Meantime Juliana had much on her conscience. She knew Evan to be innocent, and she allowed Rose to think him guilty. Could she bring her heart to join them? That was not in her power: but desiring to be lulled by a compromise, she devoted herself to make his relatives receive him; and on days of bitter winds she would drive out to meet him, answering all expostulations with—“I should not go if he were here.”

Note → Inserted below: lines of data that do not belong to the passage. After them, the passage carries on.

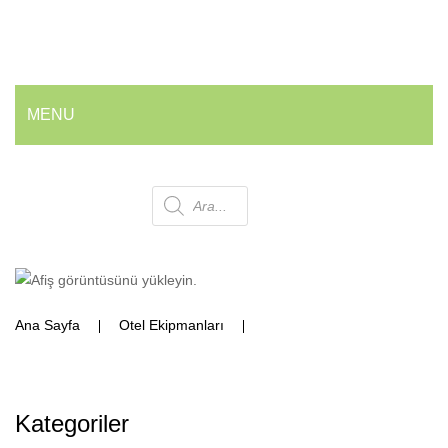
MENU
ANA SAYFA
Products
HAKKIMIZDA
ÜRÜNLERIMIZ
search
💰 En İyi Fiyatlarla
Ana Sayfa
Otel Ekipmanları
CL OK 30
Armatür ve Musluk Grubu
Geri Dönüşüm Kovaları
Ofis ve Wc Çöp Kovaları
Kategoriler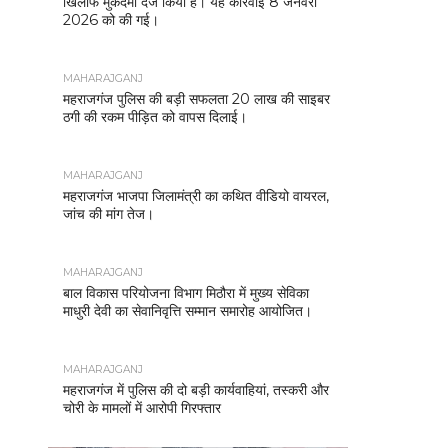
खिलाफ मुकदमा दर्ज किया है। यह कार्रवाई 8 जनवरी
2026 को की गई।
MAHARAJGANJ
महराजगंज पुलिस की बड़ी सफलता 20 लाख की साइबर
ठगी की रकम पीड़ित को वापस दिलाई।
MAHARAJGANJ
महराजगंज भाजपा जिलामंत्री का कथित वीडियो वायरल,
जांच की मांग तेज।
MAHARAJGANJ
बाल विकास परियोजना विभाग मिठौरा में मुख्य सेविका
माधुरी देवी का सेवानिवृत्ति सम्मान समारोह आयोजित।
MAHARAJGANJ
महराजगंज में पुलिस की दो बड़ी कार्यवाहियां, तस्करी और
चोरी के मामलों में आरोपी गिरफ्तार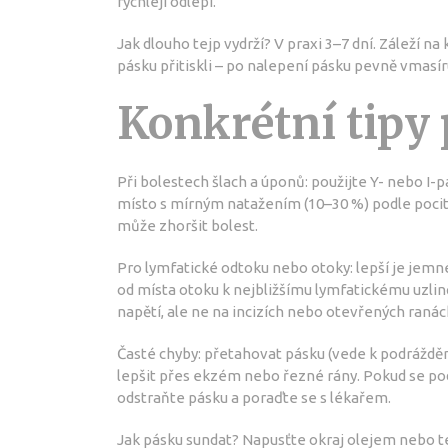
rychleji odlepí.
Jak dlouho tejp vydrží? V praxi 3–7 dní. Záleží na
pásku přitiskli – po nalepení pásku pevně vmasíru
Konkrétní tipy 
Při bolestech šlach a úponů: použijte Y- nebo I-
místo s mírným natažením (10–30 %) podle pocitu
může zhoršit bolest.
Pro lymfatické odtoku nebo otoky: lepší je je
od místa otoku k nejbližšímu lymfatickému uzlině
napětí, ale ne na incizích nebo otevřených ranác
Časté chyby: přetahovat pásku (vede k podrážděn
lepšit přes ekzém nebo řezné rány. Pokud se pod
odstraňte pásku a poraďte se s lékařem.
Jak pásku sundat? Napusťte okraj olejem nebo t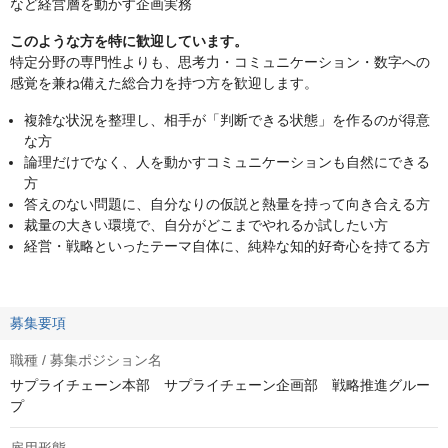
など経営層を動かす企画実務
このような方を特に歓迎しています。
特定分野の専門性よりも、思考力・コミュニケーション・数字への
感覚を兼ね備えた総合力を持つ方を歓迎します。
複雑な状況を整理し、相手が「判断できる状態」を作るのが得意
な方
論理だけでなく、人を動かすコミュニケーションも自然にできる
方
答えのない問題に、自分なりの仮説と熱量を持って向き合える方
裁量の大きい環境で、自分がどこまでやれるか試したい方
経営・戦略といったテーマ自体に、純粋な知的好奇心を持てる方
募集要項
職種 / 募集ポジション名
サプライチェーン本部 サプライチェーン企画部 戦略推進グルー
プ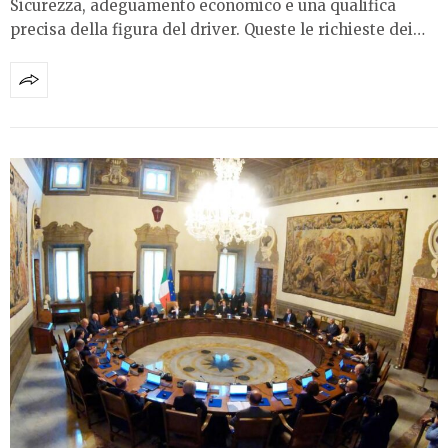
Sicurezza, adeguamento economico e una qualifica
precisa della figura del driver. Queste le richieste dei…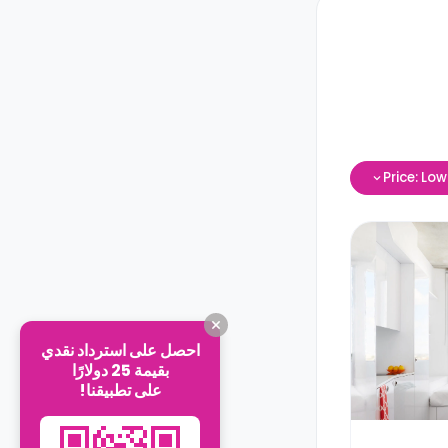
Price: Lo
احصل على استرداد نقدي
بقيمة 25 دولارًا
على تطبيقنا!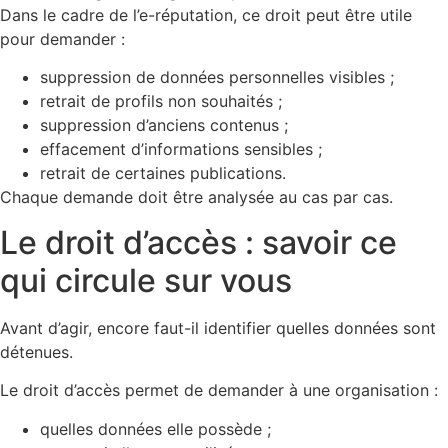
Dans le cadre de l’e-réputation, ce droit peut être utile
pour demander :
suppression de données personnelles visibles ;
retrait de profils non souhaités ;
suppression d’anciens contenus ;
effacement d’informations sensibles ;
retrait de certaines publications.
Chaque demande doit être analysée au cas par cas.
Le droit d’accès : savoir ce
qui circule sur vous
Avant d’agir, encore faut-il identifier quelles données sont
détenues.
Le droit d’accès permet de demander à une organisation :
quelles données elle possède ;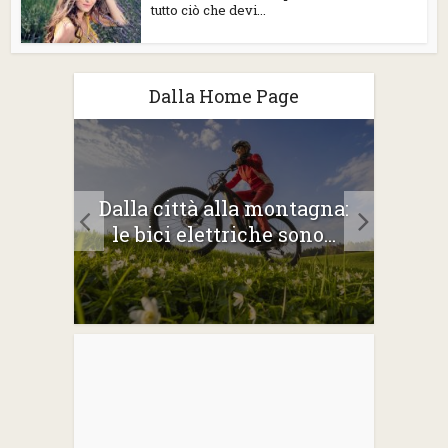
tutto ciò che devi...
Dalla Home Page
2026:
Dalla città alla montagna:
Gli 
e
le bici elettriche sono...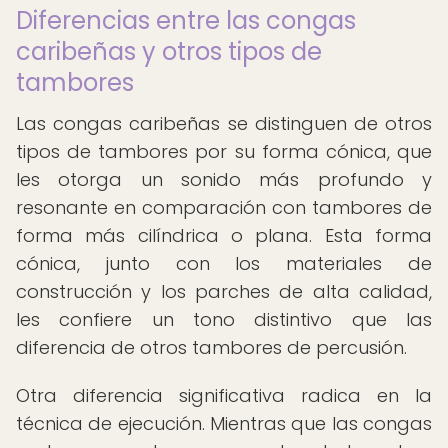
Diferencias entre las congas
caribeñas y otros tipos de
tambores
Las congas caribeñas se distinguen de otros
tipos de tambores por su forma cónica, que
les otorga un sonido más profundo y
resonante en comparación con tambores de
forma más cilíndrica o plana. Esta forma
cónica, junto con los materiales de
construcción y los parches de alta calidad,
les confiere un tono distintivo que las
diferencia de otros tambores de percusión.
Otra diferencia significativa radica en la
técnica de ejecución. Mientras que las congas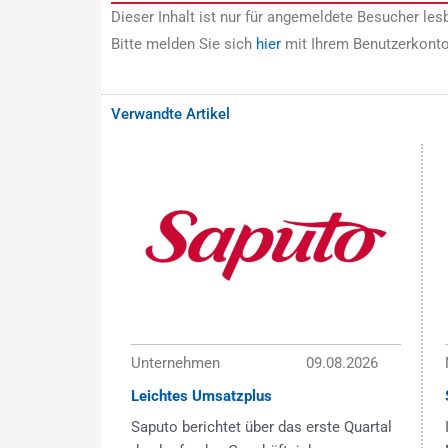
Dieser Inhalt ist nur für angemeldete Besucher lesb
Bitte melden Sie sich
hier
mit Ihrem Benutzerkonto
Verwandte Artikel
Unternehmen
09.08.2026
Leichtes Umsatzplus
Saputo berichtet über das erste Quartal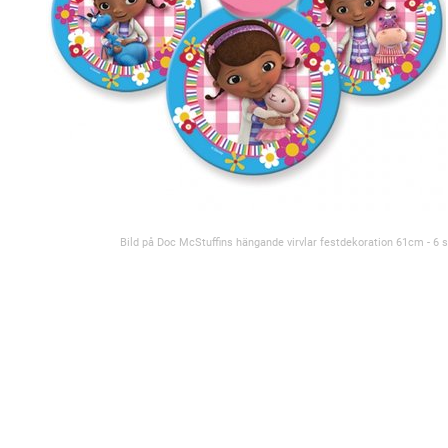
Bild på Doc McStuffins hängande virvlar festdekoration 61cm - 6 s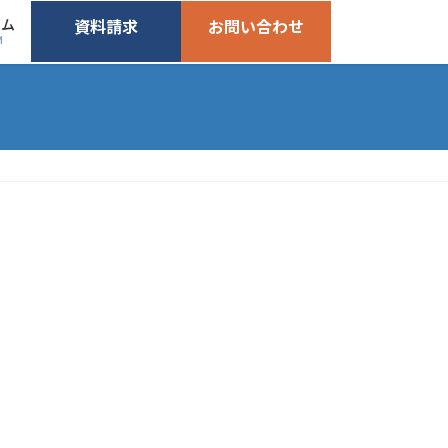
ーム
資料請求
お問い合わせ
M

The game waxed hot. It became a question whether Evan should be admitted to the house in spite of the Major. Juliana now made an extraordinary move. Having the Count with her in the carriage one day, she stopped in front of Mr. Goren’s shop, and Evan had to come out. The Count returned home extremely mystified. Once more the unhappy Countess was obliged to draw bills on the fabulous; and as she had recommenced the system, which was not without its fascinations to her, Juliana, who had touched the spring, had the full benefit of it. The Countess had deceived her before—what of that? She spoke things sweet to hear. Who could be false that gave her heart food on which it lived?

One night Juliana returned from her drive alarmingly ill. She was watched through the night by Caroline and the Countess alternately. In the morning the sisters met.

“She has consented to let us send for a doctor,” said Caroline.

“Her chief desire seems to be a lawyer,” said the Countess.

“Yes, but the doctor must be sent for first.”

“Yes, indeed! But it behoves us to previse that the doctor does not kill her before the lawyer comes.”

Caroline looked at Louisa, and said: “Are you ignorant?”

“No—what?” cried the Countess eagerly.

“Evan has written to tell Lady Jocelyn the state of her health, and—”

“And that naturally has aggravated her malady!” The Countess cramped her long fingers. “The child heard it from him yesterday! Oh, I could swear at that brother!”

She dropped into a chair and sat rigid and square-jawed, a sculpture of unutterable rage.

In the afternoon Lady Jocelyn arrived. The doctor was there—the lawyer had gone. Without a word of protest Juliana accompanied her ladyship to Beckley Court. Here was a blow!

But Andrew was preparing one more mighty still. What if the Cogglesby Brewery proved a basis most unsound? Where must they fall then? Alas! on that point whence they sprang. If not to Perdition—Tailordom!